Sponsors and speakers still exalted matrimony and procreation in heterosexual relationships, called for putting God back in the classroom and government, and called abortion murder. But this year’s message was: The nation is in moral decline. Ignore it at your own peril. That was even carried into foreign policy.

Rosenberg, an evangelical Christian born to a Jewish father, said the United States must not support a two-state solution in Israel because a sovereign Palestinian state “defies the biblical mandate.” Interesting that a Christian American would presume to tell Palestinian Muslims they don’t deserve a homeland because of what the Bible says. This follows an evangelical belief that Jews from around the world will gather in Israel, where the second coming of Christ will occur, and — though Rosenberg didn’t spell this out — be converted to Christianity.

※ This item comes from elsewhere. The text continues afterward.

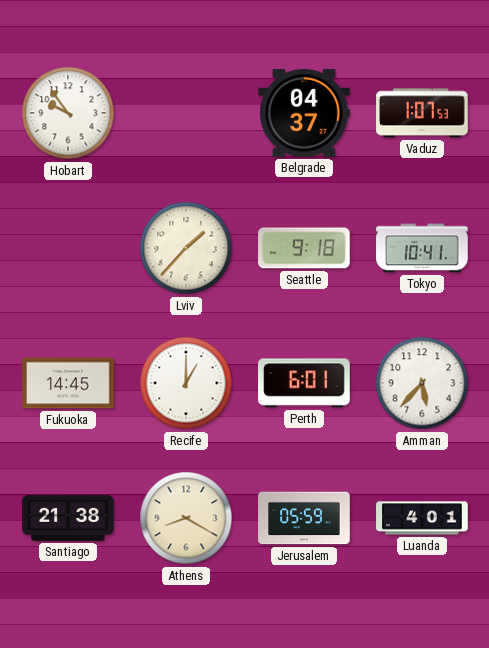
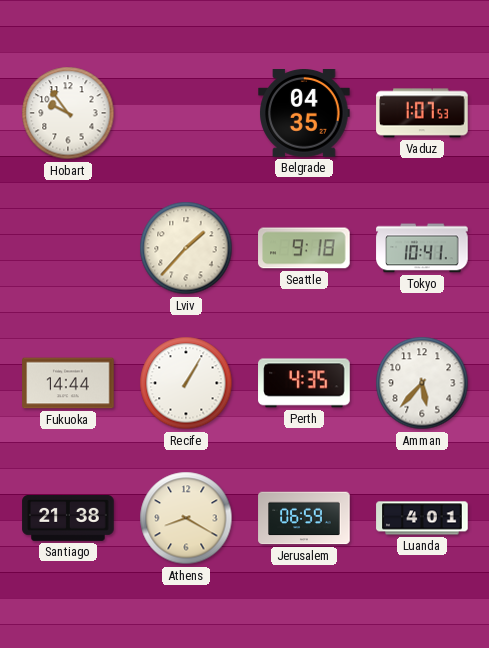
Belgrade: 04:37 -> 04:35
Fukuoka: 14:45 -> 14:44
Recife: 1:00 -> 1:05
Perth: 6:01 -> 4:35
Jerusalem: 05:59 -> 06:59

“God loves you but if we don’t receive Christ, there are consequences,” Rosenberg warned.

Is fear a new strategy for the Family Leader and its affiliated Family Research Council and Focus on the Family? Is it a response to flagging interest and political losses? Organizers said there were 1,200 attendees, and that there has been steady growth in three years. But many seats were empty. Is it a concession they’re losing the battle over abortion and gay rights? Abortion has not been completely outlawed, even under a conservative U.S. Supreme Court majority. Having succeeded in getting three justices of the Iowa Supreme Court voted out over same-sex marriage, a few years ago, the Family Leader failed in its more recent campaign against a fourth. Same-sex couples are celebrating wedding anniversaries with children and grandchildren, and the planet has survived.

What the planet might not ultimately survive — global warming — wasn’t on the agenda. In fact, if this were a true gathering of faith leaders, one might have expected some commitment to keeping the environment healthy, some compassion for the poor and immigrants. There were calls for abolishing the entire tax system that sustains the poor in times of need. There were calls for boosting border patrols to turn back young asylum seekers before their cases are heard. Iowa’s governor, Terry Branstad, boasted of having cut 1,400 state employees and cut property taxes, which fund education, more than ever in Iowa history.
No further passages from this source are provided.